# Need new plane irons



## islandboy85 (Sep 17, 2011)

I need new plane irons for my old eBay/stanly #4,5, and 6 planes. I'm not sure if I need to replace the chip breaker with the blades or if I can get away with just replacing the blades?

Other than the difference of A-2 vs O-1 is it hard to go wrong with any of the vendors sold by someone like Woodcraft? There is a big price range. Not wanting to break the bank, but duh, don't want junk.


----------



## Dave Paine (May 30, 2012)

I got some old Stanley planes last July, set of 3, 4, 5, 6, and 7.

A couple of these had very bad sharpened by someone who did not know what they were doing.

I pondered about replacing the blades.
I decided to start by replacing the cap irons with the Veritas cap irons.

http://www.leevalley.com/US/Wood/page.aspx?p=66868&cat=1,41182

I feel these replacement cap irons improve cutting ability with the present blades. Much better contact with the blade so shavings do not get caught underneath. The thicker cap iron also helps to reduce chatter.

If you still want to get replacement blades you can get a few dollars by purchasing a cap iron and blade together.

I have purchased A2 replacement blades from Veritas, and a Ron Hock blade which went into a Record #5. I like both.

http://www.leevalley.com/US/Wood/page.aspx?p=32692&cat=1,41182,43698&ap=1 

I think Woodcraft sells the Pinnacle cap irons.blades as well as the Hock blades.


----------



## ACP (Jan 24, 2009)

I've used the Lee Valley's iron/cap iron. I love them. I went with A2 because I hate sharpening and think the A2 lasts longer. They are the best value to performance in my opinion.


----------



## islandboy85 (Sep 17, 2011)

Awesome, thanks for your input. I don't have the money to do all of them at once. Which plane do you use most? I've heard the #4 is most used.


----------



## Dave Paine (May 30, 2012)

islandboy85 said:


> Awesome, thanks for your input. I don't have the money to do all of them at once. Which plane do you use most? I've heard the #4 is most used.

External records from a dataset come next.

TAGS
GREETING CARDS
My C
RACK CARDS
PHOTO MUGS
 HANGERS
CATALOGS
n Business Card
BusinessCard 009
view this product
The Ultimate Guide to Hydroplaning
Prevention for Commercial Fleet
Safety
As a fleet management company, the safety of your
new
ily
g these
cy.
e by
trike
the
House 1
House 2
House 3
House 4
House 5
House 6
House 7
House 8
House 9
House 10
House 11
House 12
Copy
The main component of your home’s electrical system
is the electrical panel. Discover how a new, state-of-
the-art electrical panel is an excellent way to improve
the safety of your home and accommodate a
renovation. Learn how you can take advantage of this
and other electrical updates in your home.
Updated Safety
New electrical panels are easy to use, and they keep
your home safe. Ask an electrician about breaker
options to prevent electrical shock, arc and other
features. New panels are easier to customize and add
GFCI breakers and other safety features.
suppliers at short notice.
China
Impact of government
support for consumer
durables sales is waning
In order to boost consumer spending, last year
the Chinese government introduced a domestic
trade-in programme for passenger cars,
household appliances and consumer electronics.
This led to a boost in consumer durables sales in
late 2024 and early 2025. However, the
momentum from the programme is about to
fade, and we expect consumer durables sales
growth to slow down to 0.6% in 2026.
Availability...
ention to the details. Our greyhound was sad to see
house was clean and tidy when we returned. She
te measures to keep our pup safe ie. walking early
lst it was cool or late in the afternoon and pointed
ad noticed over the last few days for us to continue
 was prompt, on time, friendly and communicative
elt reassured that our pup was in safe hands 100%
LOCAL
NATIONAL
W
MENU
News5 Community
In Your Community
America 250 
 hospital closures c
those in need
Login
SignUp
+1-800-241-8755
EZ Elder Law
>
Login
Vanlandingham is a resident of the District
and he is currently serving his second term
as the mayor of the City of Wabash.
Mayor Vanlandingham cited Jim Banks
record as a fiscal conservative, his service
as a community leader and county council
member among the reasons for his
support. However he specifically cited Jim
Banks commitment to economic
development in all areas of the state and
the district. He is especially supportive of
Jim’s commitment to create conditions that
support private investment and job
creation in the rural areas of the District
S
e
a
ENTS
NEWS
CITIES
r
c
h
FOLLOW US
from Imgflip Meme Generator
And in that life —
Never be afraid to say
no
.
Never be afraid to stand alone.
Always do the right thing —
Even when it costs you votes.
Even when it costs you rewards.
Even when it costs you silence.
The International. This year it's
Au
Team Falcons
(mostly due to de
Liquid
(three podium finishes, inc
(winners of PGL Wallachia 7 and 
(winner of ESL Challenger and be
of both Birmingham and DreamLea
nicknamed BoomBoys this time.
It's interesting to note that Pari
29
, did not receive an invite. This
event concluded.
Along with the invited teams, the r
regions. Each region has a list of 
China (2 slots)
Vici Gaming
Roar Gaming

This is not an easy question to answer, since I think our needs all differ.

The #4 and #5 have the same 2in blade width.

I happen to like using the #4 over the #5, when I want to do some light duty work. Some folks will prefer the longer bed of the #5.

Try using both planes on a test piece and see if one feels easier to use than the other.

See if either the #4 or #5 has sides which are truly 90 deg. The older Stanleys were not always milled to be true. If one is true, this can also be used on a chuting board, and I would upgrade this one first.

I use the longer #6 when I need to get a straight edge on a rough cut board so I can run this on the table saw.

If I were to track the frequency of use, my LV medium shoulder plane may have the most use.


----------



## Fred Hargis (Apr 28, 2012)

islandboy85 said:


> Awesome, thanks for your input. I don't have the money to do all of them at once. Which plane do you use most? I've heard the #4 is most used.


On my Stanley 4 and 5, it looks like the cap irons/blade and lever cap are the same. You might be able to get one set and switch it around for testing.


----------



## Woodwart (Dec 11, 2012)

Fred Hargis said:


> On my Stanley 4 and 5, it looks like the cap irons/blade and lever cap are the same. You might be able to get one set and switch it around for testing.


You can do this. I have switched blades between #4s and #5s often. I've never seen a #6, but I thought they used the same blade. :confused1:


----------



## Dave Paine (May 30, 2012)

Woodwart said:


> You can do this. I have switched blades between #4s and #5s often. I've never seen a #6, but I thought they used the same blade. :confused1:


#4 and #5 share the 2in wide blade and iron.

#6 and #7 share the 2 3/8in wide blade and iron.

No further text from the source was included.